Ce que je dois savoir

Législation

Un hypnotique doit être prescrit pour la durée la plus brève possible, maximum quatre semaines, incluant la période de réduction des posologies. L’état du patient nécessite parfois de prolonger le traitement, ce qui a été le cas pour M. T., mais l’ordonnance n’est pas renouvelable. Deux boîtes de 14 comprimés de zopiclone peuvent être délivrées. Une nouvelle prescription sera nécessaire pour couvrir le reste de la période de sevrage.

Condiv

C’est quoi ?

• L’insomnie correspond à une plainte subjective de mauvais sommeil, avec des difficultés pour s’endormir ou maintenir le sommeil, des réveils précoces, une sensation de sommeil non réparateur, associée à des répercussions diurnes : somnolence, troubles de la concentration, irritabilité…

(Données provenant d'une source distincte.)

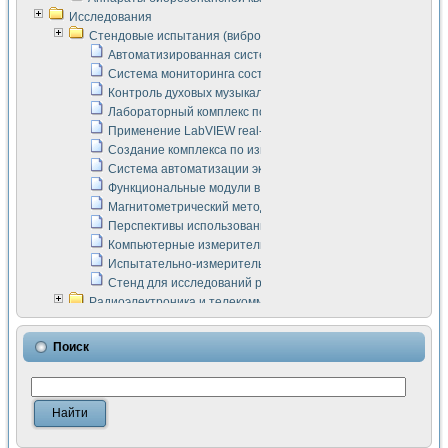
Исследования
Стендовые испытания (виброакустика, тензометрия и т.п.)
Автоматизированная система измерения параметров дизе
Система мониторинга состояния тяговых электродвигателей
Контроль духовых музыкальных инструментов
Лабораторный комплекс по исследованию элементной ба
Применение LabVIEW real-time module для моделирования
Создание комплекса по измерению скорости подвижного с
Система автоматизации экспериментальных исследований 
Функциональные модули в стандарте Nl SCXI для ультраз
Магнитометрический метод в дефектоскопии сварных шво
Перспективы использования машинного зрения в составе
Компьютерные измерительные системы для лабораторных
Испытательно-измерительный комплекс аппаратуры для о
Стенд для исследований рабочих процессов ДВС в динам
Радиоэлектроника и телекоммуникации
LabVIEW в расчетах радиолиний систем передачи данных
Аппаратно-программный комплекс для исследования АЧХ 
Поиск
Виртуальный лабораторный стенд для исследования пар
Измерение шумовых параметров операционных усилител
Измерительный преобразователь на основе цифровой обр
Инструменты для исследования выравнивания электричес
Инструменты для исследования компенсации эхо-сигнало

• L’insomnie « aiguë » est dite occasionnelle si elle dure quelques jours, ou transitoire si elle persiste quelques semaines.

• L’insomnie est chronique si les symptômes sont présents au moins trois fois par semaine depuis plus de trois mois. Un cercle vicieux peut se mettre en place, avec un comportement inadapté qui entretient les troubles. La personne compense le manque de sommeil en se couchant tôt même sans avoir sommeil, ou rumine et met les ennuis du quotidien sur le manque de repos. Une relation négative entre lit et sommeil se crée, à laquelle s’ajoutent d’autres perturbateurs : écrans le soir, longues siestes…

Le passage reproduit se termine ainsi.